Now all you can do is bang out mediocre pop songs in an all-girls club and tell people to get stuffed.”
“Okay, you sonuvabitch. What are you? FBI? Justice Department? Is there ever going to be a day when you people stop dropping into our lives for these little chats? It must be a slow day in the goon-squad headquarters. I’d think my sister and I would rank below your fun cases—like harassing old dopers and trying to catch congressmen taking bribes.”
“I was in the Boy Scouts once,” he said sarcastically. “Does that count as a fascist arm of the government, too?”
“It’s a paramilitary organization designed to indoctrinate children, so yes, it counts.”
Ella moved weakly in my grasp. “Who?” she moaned. I smoothed a hand over her forehead. “Sssh.”
He nodded toward Ella, frowning. “She needs help. I can carry her out to your car. It’s running today, isn’t it?” He arched a dark brow. “You know, I never thought a car that old could start without a crank on the front.”

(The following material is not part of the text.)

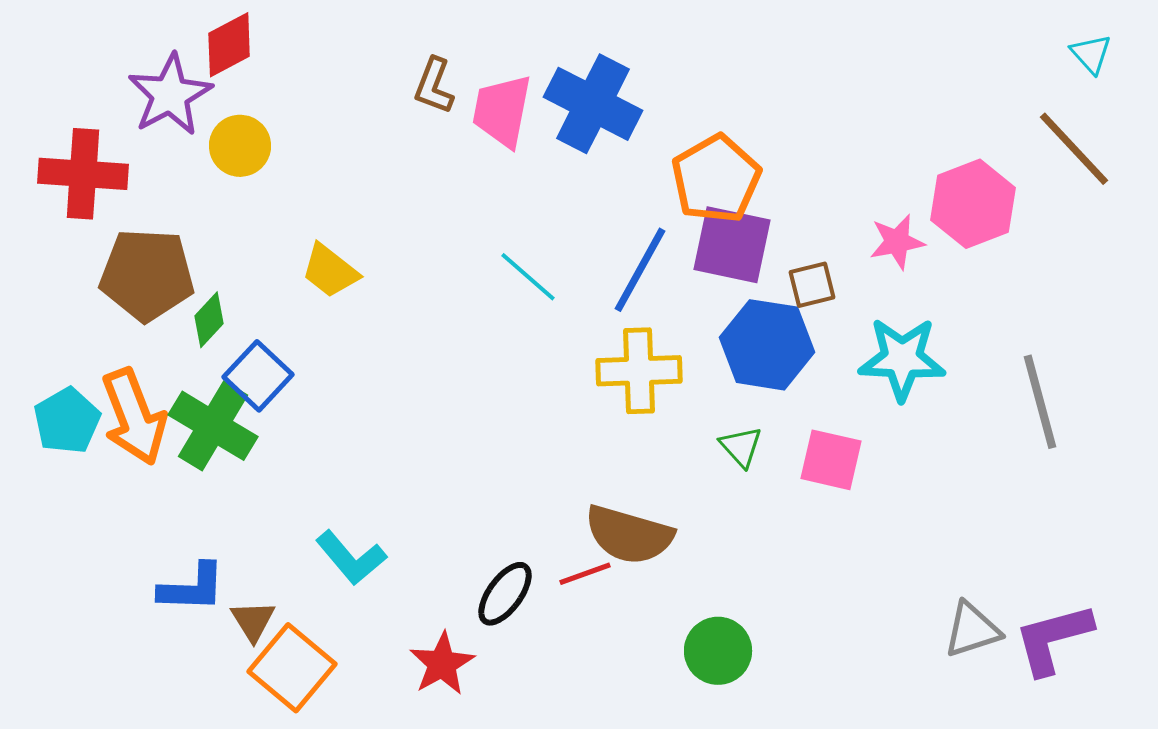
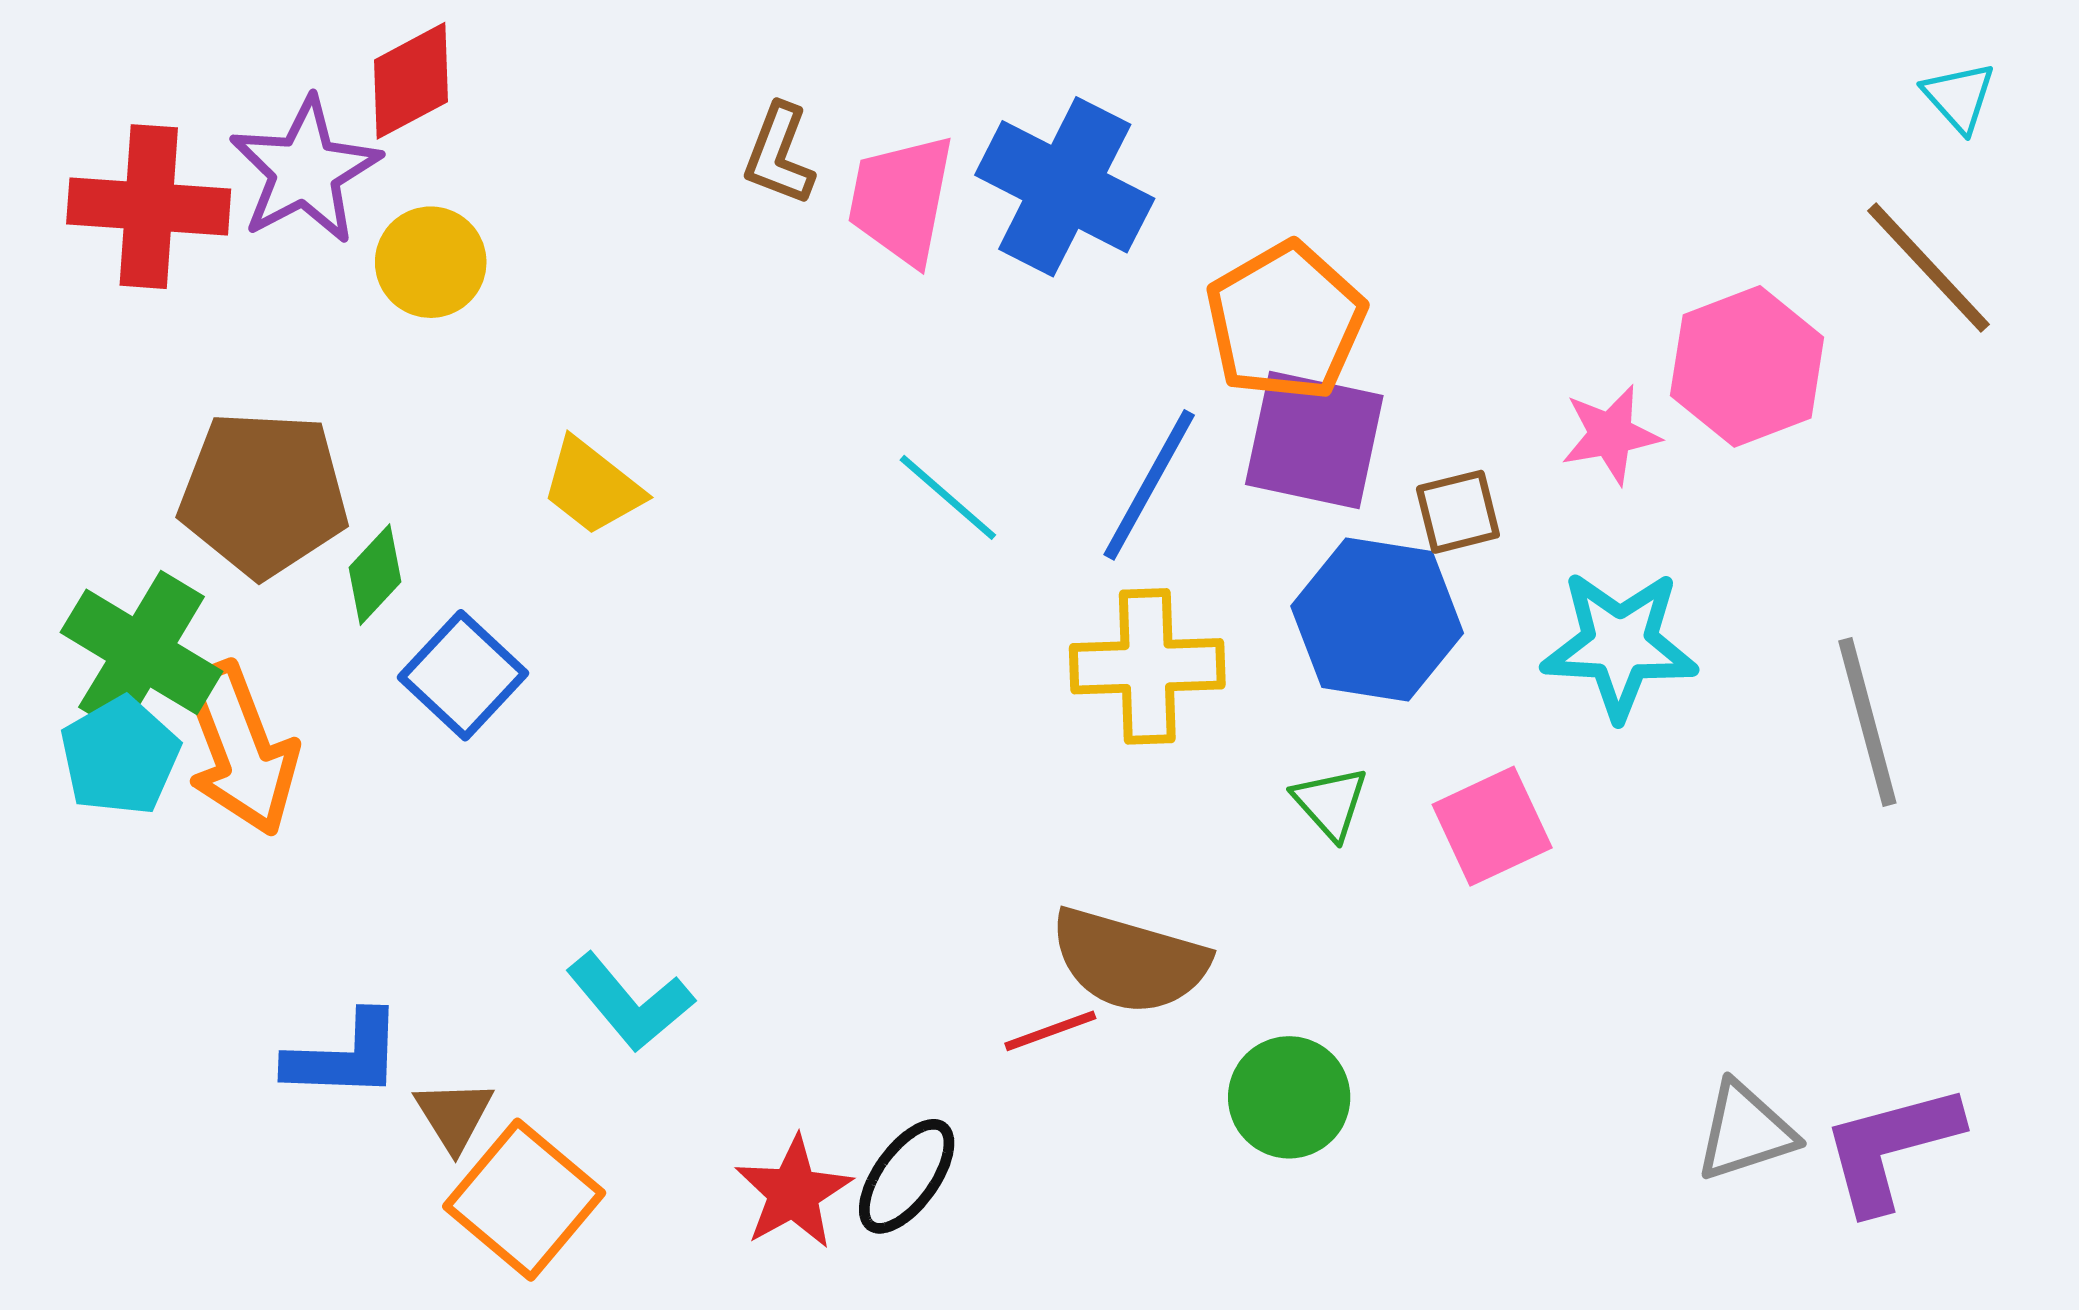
red cross: (83, 174) -> (149, 207), moved
green cross: (213, 426) -> (142, 652), moved
pink square: (831, 460) -> (1492, 826), turned -38
black ellipse: (505, 594) -> (907, 1176), moved
green circle: (718, 651) -> (1289, 1097), moved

He even knew about the ancient, undependable car. My mouth went dry. “I don’t need your help. Or your bullshit. Just go back and report that as usual, we’re minding our own business and trying to get along. We pay our bills, we pay our taxes. Believe it or not we are still not consorting with the type of people you government SOBs assume we might consort with. So leave us alone.”
“I wish to hell I could leave you alone, but it took me months to find you. I give you credit—you’re an expert at keeping out of sight. You were a challenge, even for me. And I have sources most people don’t have.”

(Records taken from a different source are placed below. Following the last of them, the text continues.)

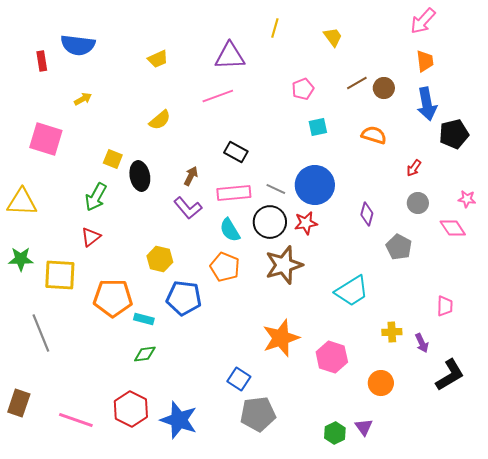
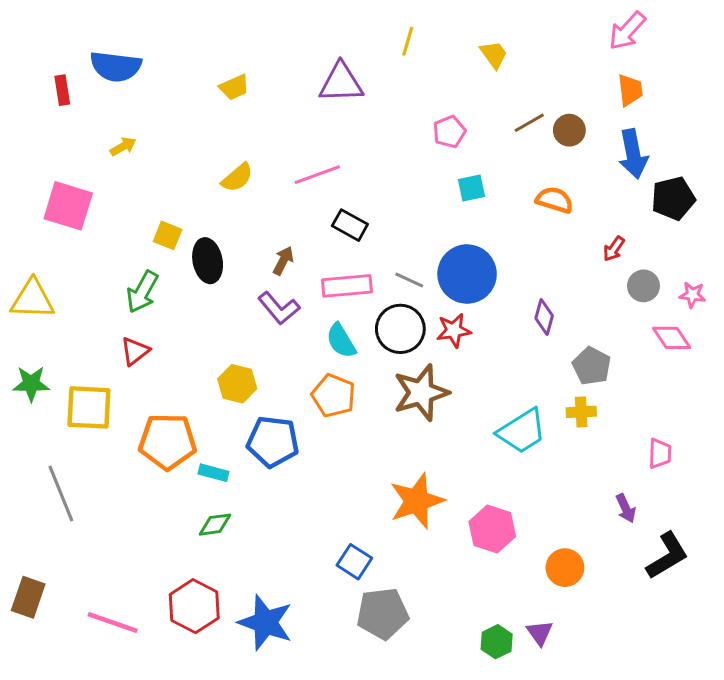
pink line: (218, 96) -> (317, 175), moved
gray circle: (418, 203) -> (643, 286), moved
yellow cross: (392, 332) -> (581, 412), moved

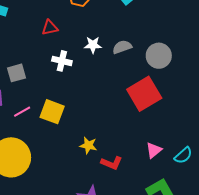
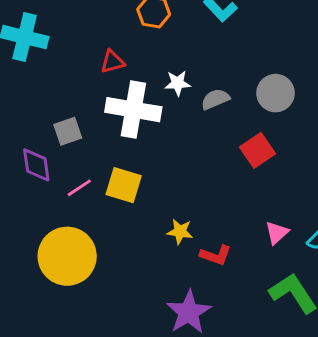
gray semicircle: (122, 47) -> (215, 99), moved
white cross: (62, 61) -> (133, 110), size x1.8
red square: (144, 94) -> (257, 150), size x0.7

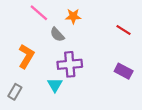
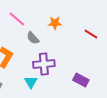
orange star: (73, 16) -> (55, 23), moved
purple rectangle: (124, 71) -> (81, 80), moved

The implication made me stare at him in genuine fear. The manager ran back with a washcloth and a cup of water. I helped Ella sit up and wiped her face, then forced myself to speak calmly. “It’s okay, El. Relax, I’ll get your pills.”
She sipped from the cup, then coughed and gagged. I guided her head off my shoulder. I gave him a frigid stare. “I know you guys get your jollies bullying innocent citizens, but would you mind coming back when my sister feels better?”